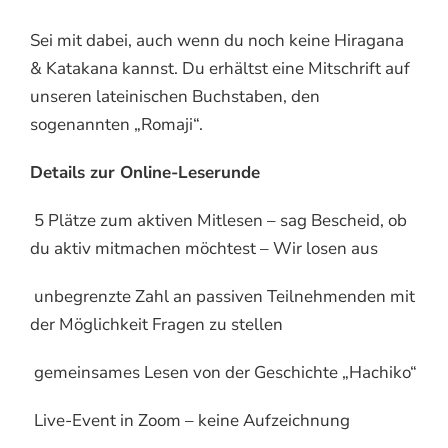
Sei mit dabei, auch wenn du noch keine Hiragana
& Katakana kannst. Du erhältst eine Mitschrift auf
unseren lateinischen Buchstaben, den
sogenannten „Romaji“.
Details zur Online-Leserunde
5 Plätze zum aktiven Mitlesen – sag Bescheid, ob
du aktiv mitmachen möchtest – Wir losen aus
unbegrenzte Zahl an passiven Teilnehmenden mit
der Möglichkeit Fragen zu stellen
gemeinsames Lesen von der Geschichte „Hachiko“
Live-Event in Zoom – keine Aufzeichnung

**Task statement**
From the records above, return each line that includes "keine".

**Problem solution**
Sei mit dabei, auch wenn du noch keine Hiragana
Live-Event in Zoom – keine Aufzeichnung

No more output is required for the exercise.